(Records from a collection)
BEGIN

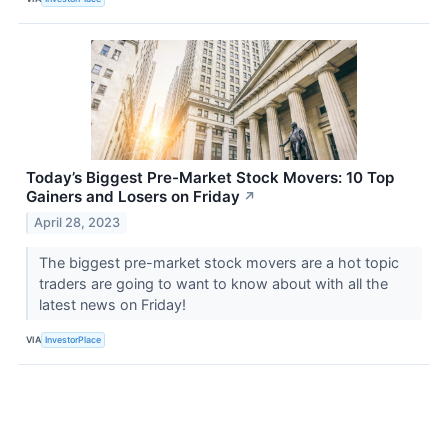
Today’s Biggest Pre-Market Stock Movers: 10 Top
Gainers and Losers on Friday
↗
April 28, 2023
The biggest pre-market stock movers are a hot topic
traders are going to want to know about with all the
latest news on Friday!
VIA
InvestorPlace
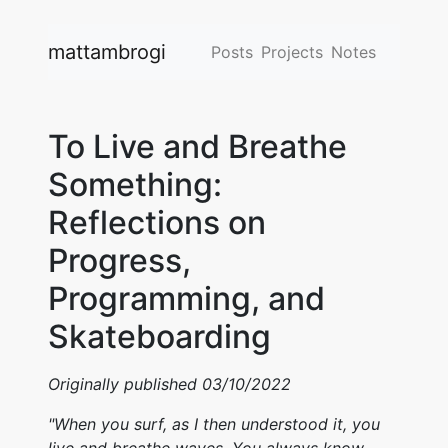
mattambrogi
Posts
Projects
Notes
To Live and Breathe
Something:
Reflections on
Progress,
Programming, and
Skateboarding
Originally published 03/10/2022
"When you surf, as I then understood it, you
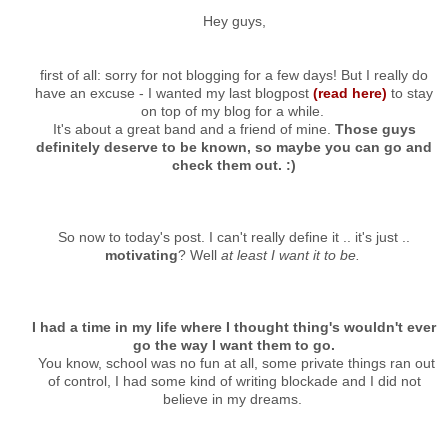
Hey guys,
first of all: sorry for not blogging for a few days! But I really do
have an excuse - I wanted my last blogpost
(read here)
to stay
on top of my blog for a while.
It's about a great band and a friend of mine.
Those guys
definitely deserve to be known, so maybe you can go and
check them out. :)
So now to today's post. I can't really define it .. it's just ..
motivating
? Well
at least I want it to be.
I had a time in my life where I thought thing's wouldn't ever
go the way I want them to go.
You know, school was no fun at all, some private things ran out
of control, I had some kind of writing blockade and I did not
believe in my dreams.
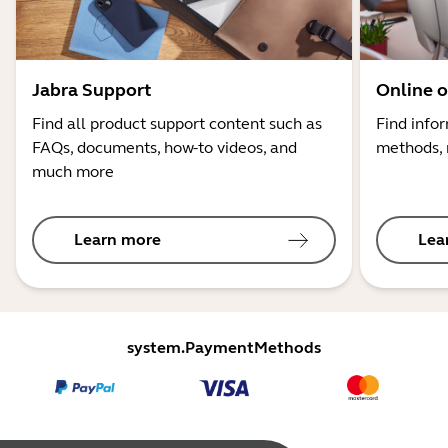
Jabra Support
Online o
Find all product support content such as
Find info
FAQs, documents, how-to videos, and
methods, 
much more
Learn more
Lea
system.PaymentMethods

END
BEGIN

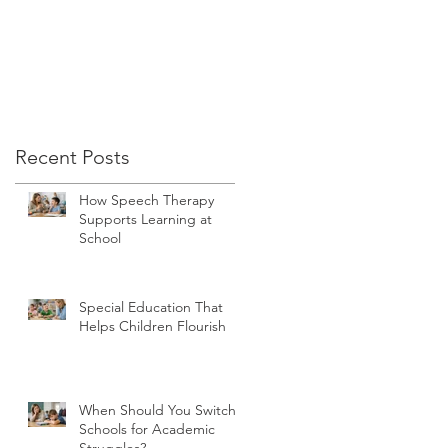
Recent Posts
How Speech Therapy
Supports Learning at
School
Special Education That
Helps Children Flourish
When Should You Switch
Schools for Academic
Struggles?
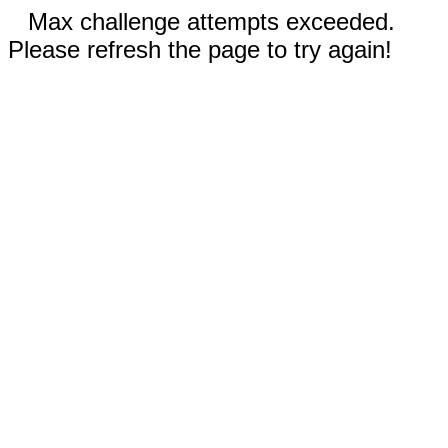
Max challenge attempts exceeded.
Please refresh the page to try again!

END

**Problem:** Look above for the line with "go the way I want them to go." and the line with "system.PaymentMethods", then restate exactly those two lines and all lines between them, with no pictures.

**Solved exercise:**
go the way I want them to go.
You know, school was no fun at all, some private things ran out
of control, I had some kind of writing blockade and I did not
believe in my dreams.
Jabra Support
Online o
Find all product support content such as
Find info
FAQs, documents, how-to videos, and
methods, 
much more
Learn more
Lea
system.PaymentMethods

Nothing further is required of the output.